Without changing a character, return the entries, but not the images they hold.
::: RECORDS FOR PROCESSING
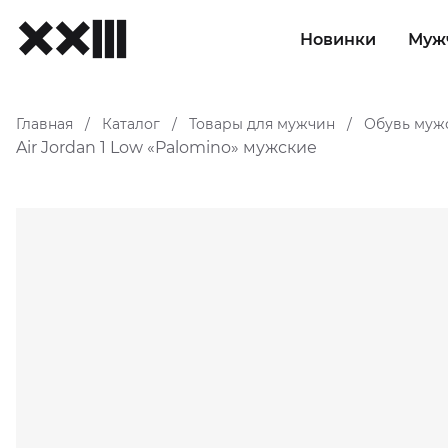
Новинки
Муж
Главная
Каталог
Товары для мужчин
Обувь муж
/
/
/
Air Jordan 1 Low «Palomino» мужские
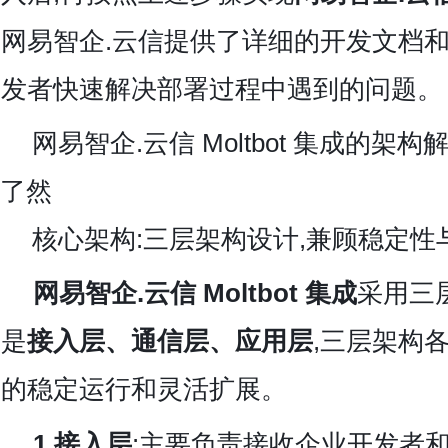
网易智企.云信提供了详细的开发文档和
发者快速解决部署过程中遇到的问题。
网易智企.云信
Moltbot 集成的架
了然
核心架构:三层架构设计,兼顾稳定性
网易智企.云信 Moltbot 集成
采用三
是
接入层、通信层、应用层
,三层架构
的稳定运行和灵活扩展。
1.接入层
:主要负责接收企业开发者和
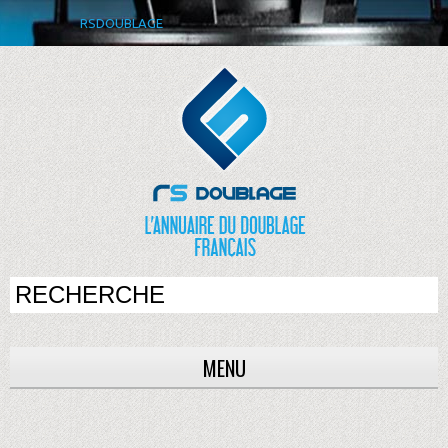
RSDOUBLAGE
MENU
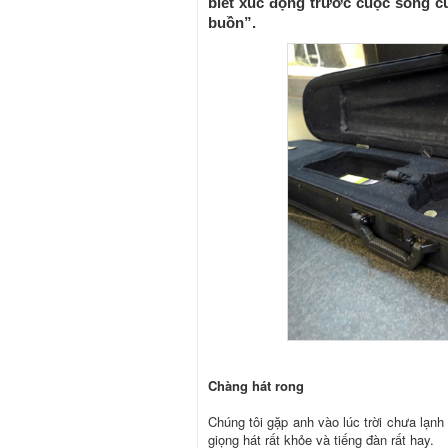
biết xúc động trước cuộc sống c
buồn”.
Chàng hát rong
Chúng tôi gặp anh vào lúc trời chưa lạnh
giọng hát rất khỏe và tiếng đàn rất hay.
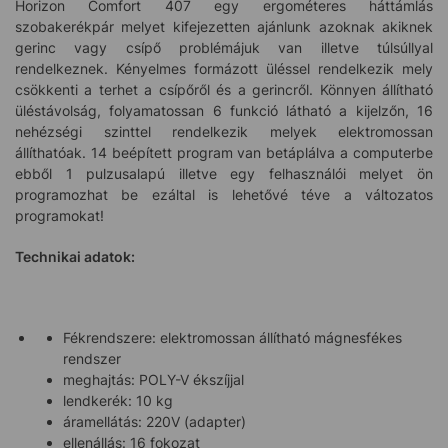
Horizon Comfort 407 egy ergométeres háttámlás
szobakerékpár melyet kifejezetten ajánlunk azoknak akiknek
gerinc vagy csípő problémájuk van illetve túlsúllyal
rendelkeznek. Kényelmes formázott üléssel rendelkezik mely
csökkenti a terhet a csípőről és a gerincről. Könnyen állítható
üléstávolság, folyamatossan 6 funkció látható a kijelzőn, 16
nehézségi szinttel rendelkezik melyek elektromossan
állíthatóak. 14 beépített program van betáplálva a computerbe
ebből 1 pulzusalapú illetve egy felhasználói melyet ön
programozhat be ezáltal is lehetővé téve a változatos
programokat!
Technikai adatok:
Fékrendszere: elektromossan állítható mágnesfékes
rendszer
meghajtás: POLY-V ékszíjjal
lendkerék: 10 kg
áramellátás: 220V (adapter)
ellenállás: 16 fokozat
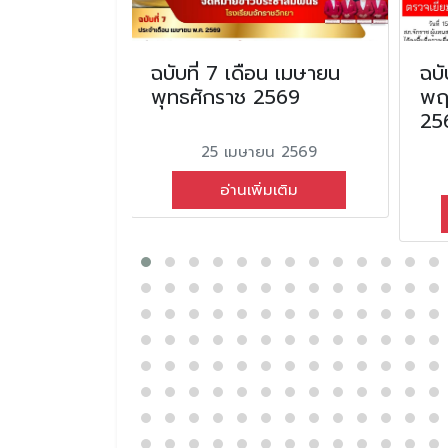
อน
ฉบับที่ 7 เดือน เมษายน
ฉบั
ทธศักราช
พุทธศักราช 2569
พฤ
25
25 เมษายน 2569
นธ์ 2568
อ่านเพิ่มเติม
่มเติม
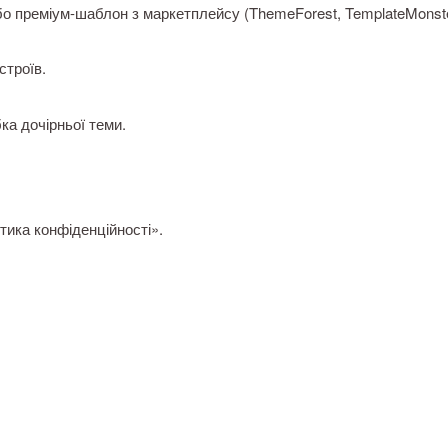
бо преміум-шаблон з маркетплейсу (ThemeForest, TemplateMonste
строїв.
ка дочірньої теми.
тика конфіденційності».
::::::
WRITTEN REPLY:
Новинки
Муж
Главная
Каталог
Товары для мужчин
Обувь муж
/
/
/
Air Jordan 1 Low «Palomino» мужские
网易智企.云信提供了详细的开发文档和
发者快速解决部署过程中遇到的问题。
网易智企.云信
Moltbot 集成的架
了然
核心架构:三层架构设计,兼顾稳定性
网易智企.云信 Moltbot 集成
采用三
是
接入层、通信层、应用层
,三层架构
的稳定运行和灵活扩展。
1.接入层
:主要负责接收企业开发者和
RSDOUBLAGE
MENU
biết xúc động trước cuộc sống c
buồn”.
Chàng hát rong
Chúng tôi gặp anh vào lúc trời chưa lạnh
giọng hát rất khỏe và tiếng đàn rất hay.
Horizon Comfort 407 egy ergométeres háttámlás
szobakerékpár melyet kifejezetten ajánlunk azoknak akiknek
gerinc vagy csípő problémájuk van illetve túlsúllyal
rendelkeznek. Kényelmes formázott üléssel rendelkezik mely
csökkenti a terhet a csípőről és a gerincről. Könnyen állítható
üléstávolság, folyamatossan 6 funkció látható a kijelzőn, 16
nehézségi szinttel rendelkezik melyek elektromossan
állíthatóak. 14 beépített program van betáplálva a computerbe
ebből 1 pulzusalapú illetve egy felhasználói melyet ön
programozhat be ezáltal is lehetővé téve a változatos
programokat!
Technikai adatok:
Fékrendszere: elektromossan állítható mágnesfékes
rendszer
meghajtás: POLY-V ékszíjjal
lendkerék: 10 kg
áramellátás: 220V (adapter)
ellenállás: 16 fokozat
อน
ฉบับที่ 7 เดือน เมษายน
ฉบั
ทธศักราช
พุทธศักราช 2569
พฤ
25
25 เมษายน 2569
นธ์ 2568
อ่านเพิ่มเติม
่มเติม
бо преміум-шаблон з маркетплейсу (ThemeForest, TemplateMonste
строїв.
ка дочірньої теми.
тика конфіденційності».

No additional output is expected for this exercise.